A final word on YUI 3: the library performed very well, especially given its pre-release status.  Experienced scripters may find working with YUI 3 a little odd at first, because you are not working with the raw DOM: you have to get used to using YUI Node instances, getters, and setters, instead of DOM object properties (most of the DOM methods are passed right through).  However, once past the initial bump, you can quickly see the advantages of having features like object property getters and setters, a robust and advanced object construction system, and cross-browser APIs.  Stuart also pointed out one big, open question about YUI itself: the only major libraries to tackle JavaScript widget development “in the large” are YUI and Dojo.  We’ll see if YUI’s large approach, jQuery’s small tools approach, or YUI 3’s mix of both is best.

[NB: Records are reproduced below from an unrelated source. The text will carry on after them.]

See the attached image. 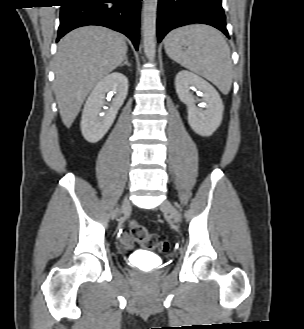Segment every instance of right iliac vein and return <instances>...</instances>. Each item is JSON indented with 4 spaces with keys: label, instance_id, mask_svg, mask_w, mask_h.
I'll list each match as a JSON object with an SVG mask.
<instances>
[{
    "label": "right iliac vein",
    "instance_id": "obj_1",
    "mask_svg": "<svg viewBox=\"0 0 304 329\" xmlns=\"http://www.w3.org/2000/svg\"><path fill=\"white\" fill-rule=\"evenodd\" d=\"M130 201L127 197L124 198L122 208H121V213H126L127 211L130 210Z\"/></svg>",
    "mask_w": 304,
    "mask_h": 329
}]
</instances>
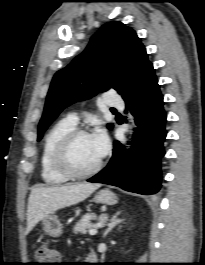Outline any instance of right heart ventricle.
Returning <instances> with one entry per match:
<instances>
[{
    "label": "right heart ventricle",
    "mask_w": 205,
    "mask_h": 265,
    "mask_svg": "<svg viewBox=\"0 0 205 265\" xmlns=\"http://www.w3.org/2000/svg\"><path fill=\"white\" fill-rule=\"evenodd\" d=\"M75 129V124L67 118L55 123L46 133L41 151V177L50 185L65 183L68 178L60 174L53 165V155L60 140L70 131Z\"/></svg>",
    "instance_id": "e07e8e85"
}]
</instances>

4 Responses to “Inside the Launchpad AJAX Sprint: A Week with Widgets and YUI 3”

  1. Eric Ferraiuolo Says:

    Nice post. I like the way you tackled the collaborative code-sprint.

    I’m more interested in the YUI3 stuff you guys produced. Is the code available somewhere?

    I’m also working on developing YUI3 widgets and have a few in the works. It would be great to see some other examples of some and how others are constructing them. There are only a few that the YUI team had Yahoo! has released so far.

    It would also be nice for you guys to have a presence on the YUI3 Forum over at

  2. Maris Fogels Says:

    Hi Eric, yes, everyone is a bit starved for live code samples; I would love to see the YUI3 data API myself. The code for our library will be opened up soon; I’ll leave another comment here when that’s happened, and there will be a post on the weblog as well.

    The code will live under the “LAZR Javascript Library” project:

    You can see one of the live widgets on the Launchpad staging server. You can create a throw-away account on, visit any bug ( is a fun one), and click the yellow pencil icon beside the bug’s title to edit it in-place. (The staging server database is reset nightly, so don’t worry, your changes aren’t permanent.)

    I’ve been spending my time on the YUI3 mailing list, rather than the forum. But it looks like a few of the list contributors have moved their discussions over, so I’ll start posting there as well.

  3. Jacky Alcine Says:

    Is there such an API for normal usage?

  4. Martin Pool Says:

    Jacky, do you mean a YUI3 data API to use on other sites (in which case I think you want lazr-js), or an API that you can use with Launchpad?